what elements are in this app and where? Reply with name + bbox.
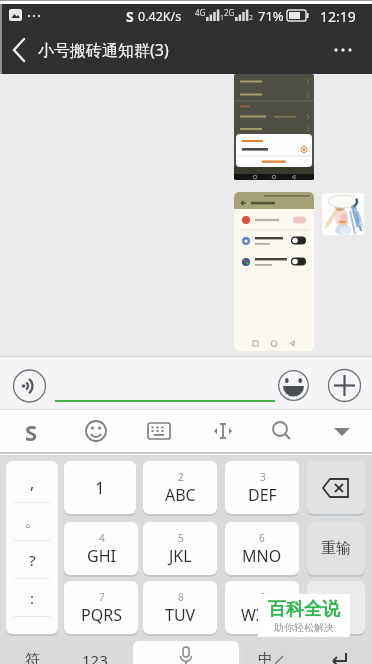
staticText: S xyxy=(25,417,38,445)
staticText: 123 xyxy=(82,650,108,664)
button[interactable]: 1 xyxy=(64,461,136,514)
button[interactable] xyxy=(82,417,110,445)
button[interactable] xyxy=(234,74,314,180)
button[interactable] xyxy=(12,369,47,404)
staticText: : xyxy=(30,588,35,608)
button[interactable]: 3 xyxy=(225,461,299,514)
button[interactable]: 2 xyxy=(143,461,217,514)
staticText: 4G xyxy=(195,7,206,18)
button[interactable] xyxy=(326,36,360,64)
staticText: 6 xyxy=(259,531,265,545)
button[interactable] xyxy=(314,641,366,664)
staticText: 2 xyxy=(249,13,254,23)
staticText: 1 xyxy=(95,476,105,499)
staticText: 0.42K/s xyxy=(138,8,182,25)
button[interactable] xyxy=(6,461,58,634)
staticText: 1 xyxy=(220,13,225,23)
staticText: 2 xyxy=(178,470,184,484)
staticText: 重输 xyxy=(321,539,351,558)
button[interactable] xyxy=(243,641,310,664)
staticText: 3 xyxy=(260,470,266,484)
staticText: JKL xyxy=(169,545,192,567)
staticText: 4 xyxy=(99,531,105,545)
button[interactable] xyxy=(133,641,239,664)
staticText: 百科全说 xyxy=(268,598,340,621)
staticText: , xyxy=(30,472,35,494)
button[interactable] xyxy=(6,641,58,664)
staticText: ? xyxy=(29,550,36,570)
button[interactable]: 8 xyxy=(143,581,217,634)
staticText: ABC xyxy=(165,484,196,506)
staticText: 8 xyxy=(178,590,184,604)
staticText: 71% xyxy=(258,7,284,25)
staticText: 助你轻松解决 xyxy=(274,621,334,634)
staticText: GHI xyxy=(87,545,116,567)
staticText: WXYZ xyxy=(241,604,284,626)
staticText: 5 xyxy=(178,531,184,545)
button[interactable] xyxy=(328,369,362,403)
button[interactable] xyxy=(8,36,34,64)
button[interactable] xyxy=(322,193,364,235)
button[interactable] xyxy=(307,581,365,634)
button[interactable] xyxy=(64,641,126,664)
button[interactable]: 5 xyxy=(143,522,217,575)
button[interactable]: 9 xyxy=(225,581,299,634)
staticText: 中 xyxy=(258,650,273,664)
button[interactable] xyxy=(209,417,237,445)
button[interactable] xyxy=(328,420,356,442)
staticText: 12:19 xyxy=(320,7,356,26)
staticText: 7 xyxy=(99,590,105,604)
staticText: 9 xyxy=(260,590,266,604)
button[interactable]: 6 xyxy=(225,522,299,575)
button[interactable]: 4 xyxy=(64,522,138,575)
button[interactable]: S xyxy=(16,417,46,445)
button[interactable] xyxy=(278,370,310,402)
staticText: MNO xyxy=(242,545,282,567)
staticText: 。 xyxy=(25,513,39,531)
button[interactable] xyxy=(307,461,365,514)
staticText: PQRS xyxy=(81,604,122,626)
button[interactable]: 重输 xyxy=(307,522,365,575)
button[interactable] xyxy=(234,192,314,351)
staticText: TUV xyxy=(165,604,196,626)
staticText: 2G xyxy=(224,7,235,18)
button[interactable] xyxy=(267,417,295,445)
staticText: 小号搬砖通知群(3) xyxy=(38,39,169,61)
staticText: S xyxy=(126,7,134,26)
staticText: 符 xyxy=(25,651,40,664)
button[interactable] xyxy=(145,417,173,445)
staticText: DEF xyxy=(248,484,277,506)
button[interactable]: 7 xyxy=(64,581,138,634)
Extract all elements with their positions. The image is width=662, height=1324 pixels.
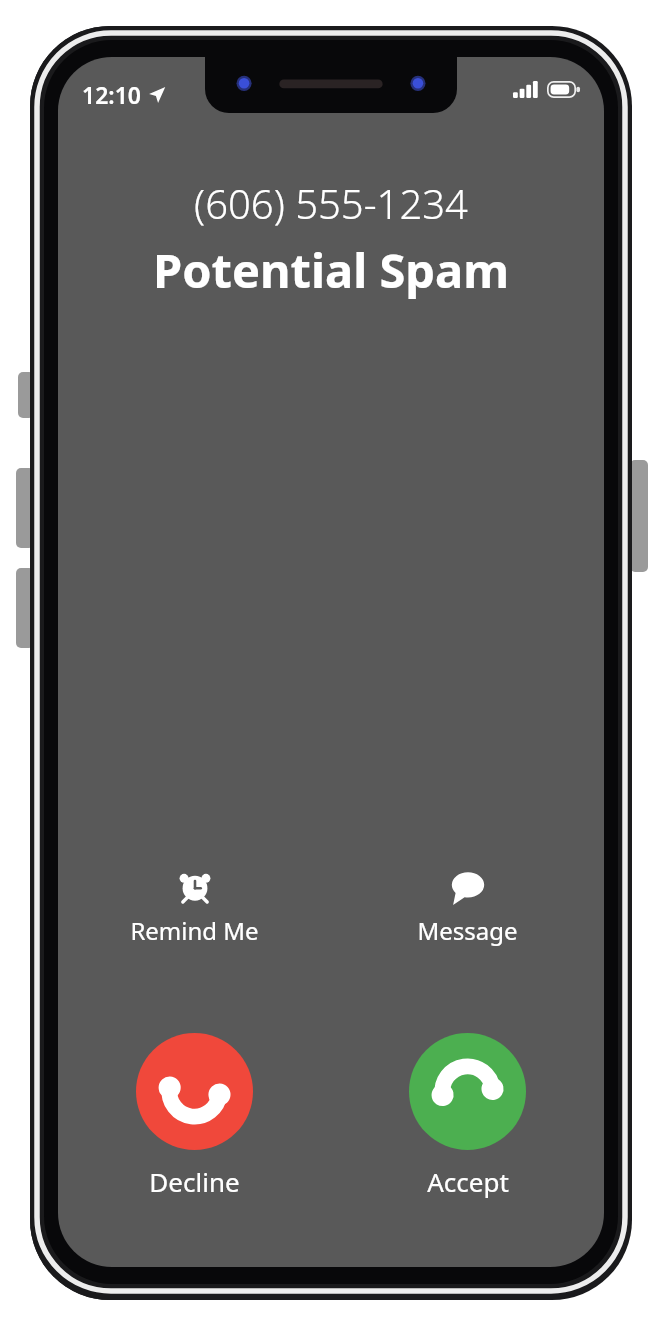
other: Decline xyxy=(136,1033,253,1150)
staticText: Decline xyxy=(149,1164,240,1199)
staticText: Message xyxy=(417,914,518,947)
button[interactable]: Message xyxy=(331,869,604,947)
staticText: 12:10 xyxy=(82,79,141,110)
other: Message xyxy=(450,869,486,905)
staticText: Remind Me xyxy=(130,914,259,947)
button[interactable]: Decline xyxy=(58,1033,331,1199)
button[interactable]: Accept xyxy=(331,1033,604,1199)
other: Remind Me xyxy=(177,869,213,905)
button[interactable]: Remind Me xyxy=(58,869,331,947)
staticText: (606) 555-1234 xyxy=(194,176,468,230)
other: Accept xyxy=(409,1033,526,1150)
staticText: Potential Spam xyxy=(153,238,509,302)
staticText: Accept xyxy=(427,1164,509,1199)
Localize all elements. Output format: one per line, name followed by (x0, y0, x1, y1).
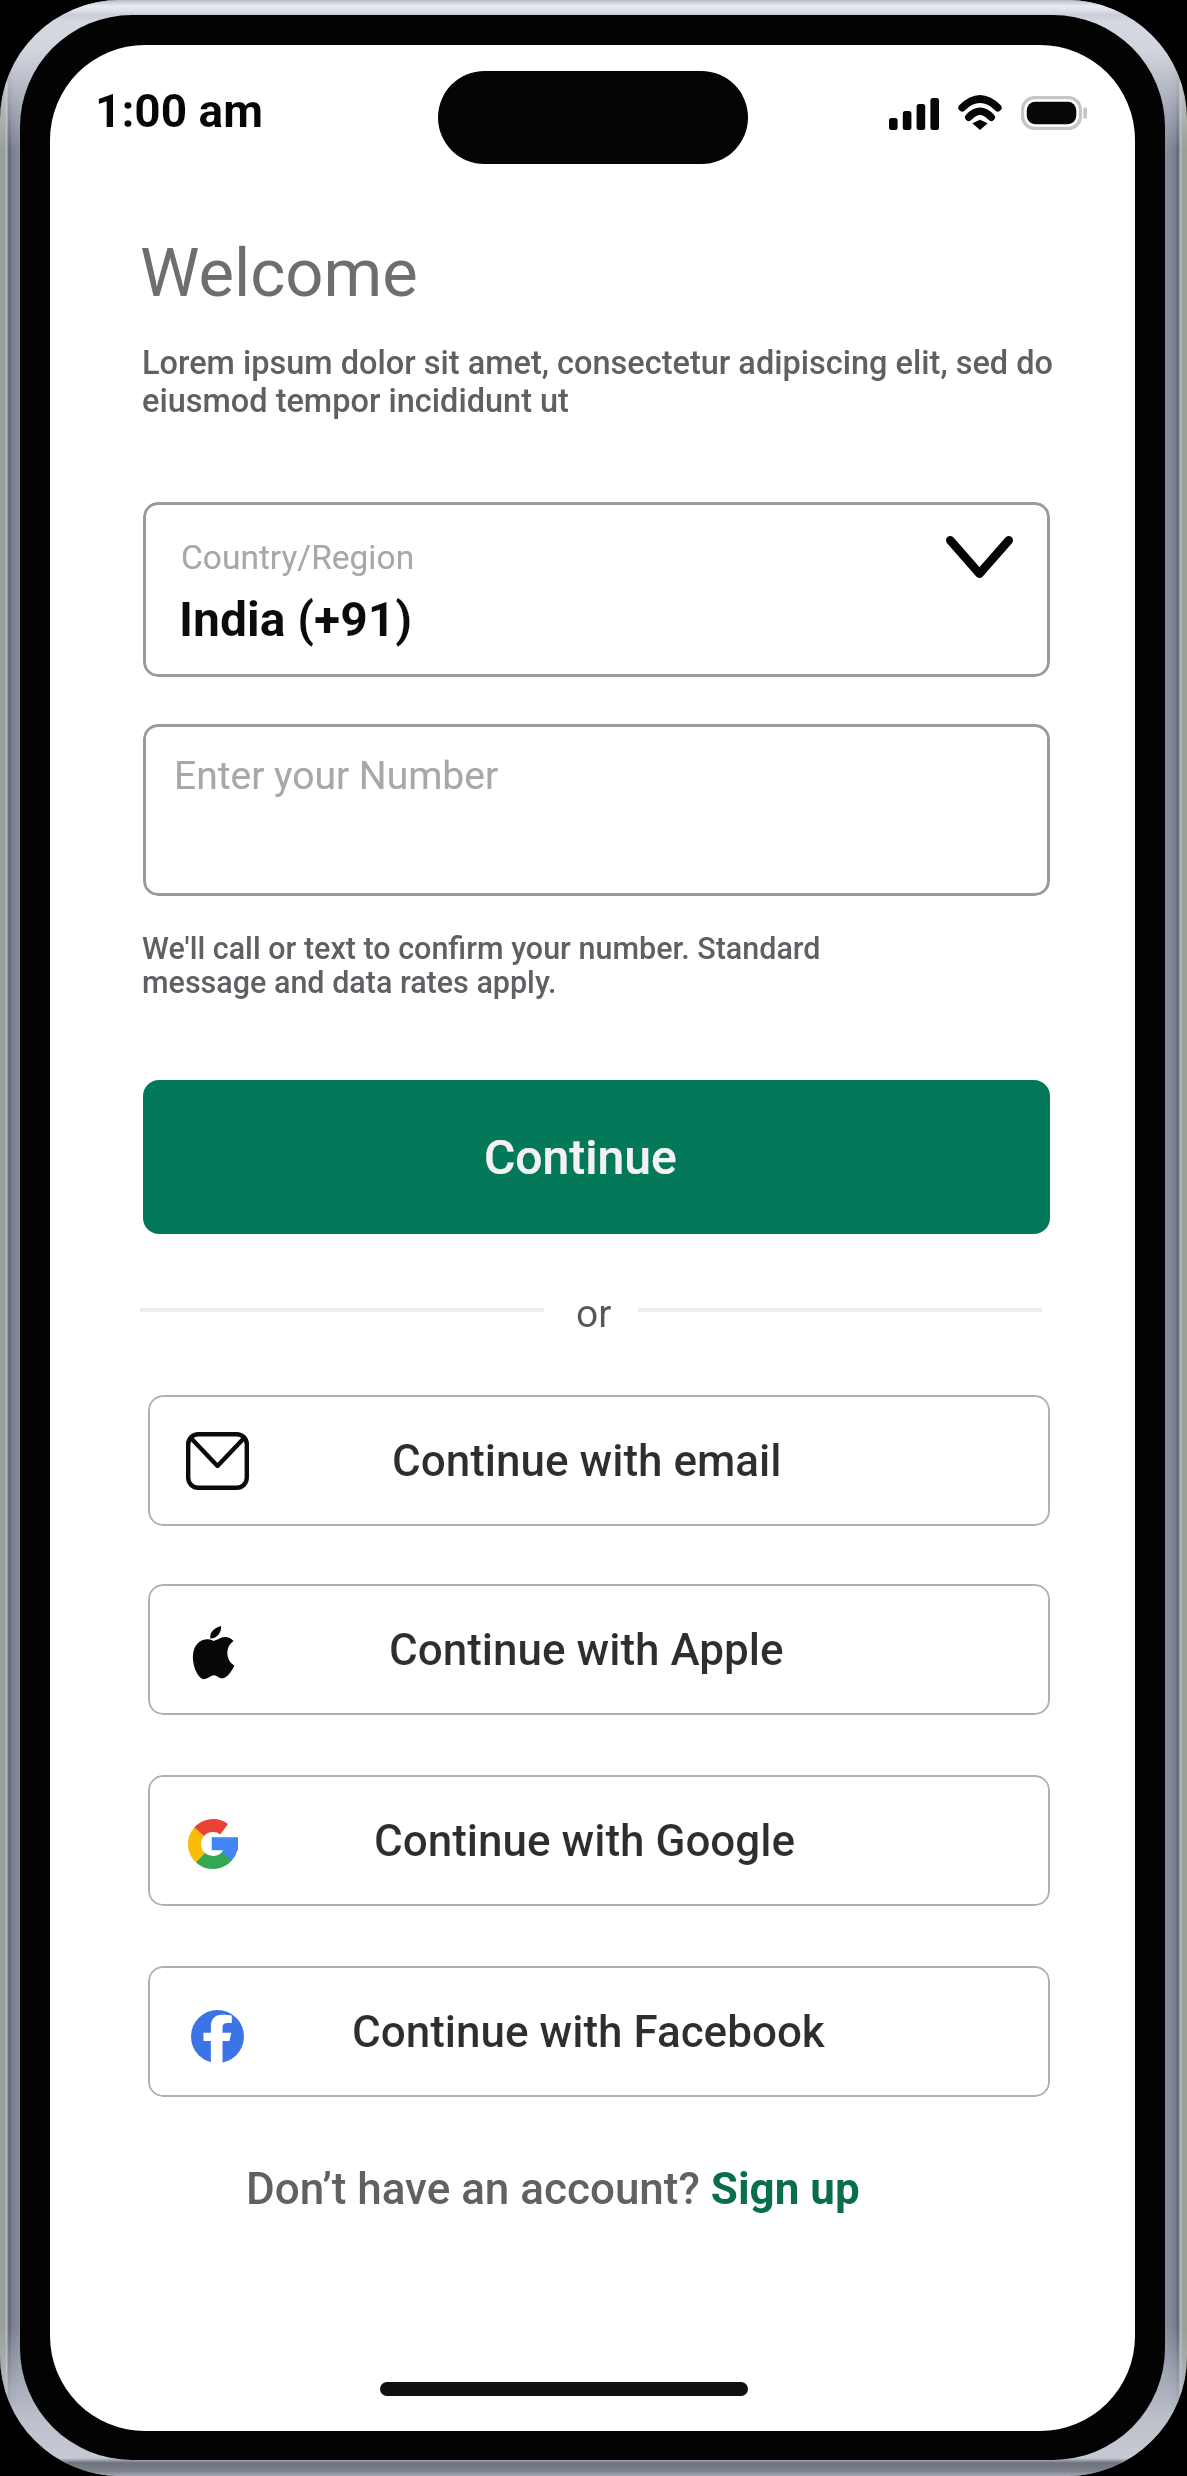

※

Each line in the data that holds the string "with" should be found and copied.

Response area:
what elements are in this app and where? Reply with name + bbox.
Extract all elements with their positions. The image is width=662, height=1324 pixels.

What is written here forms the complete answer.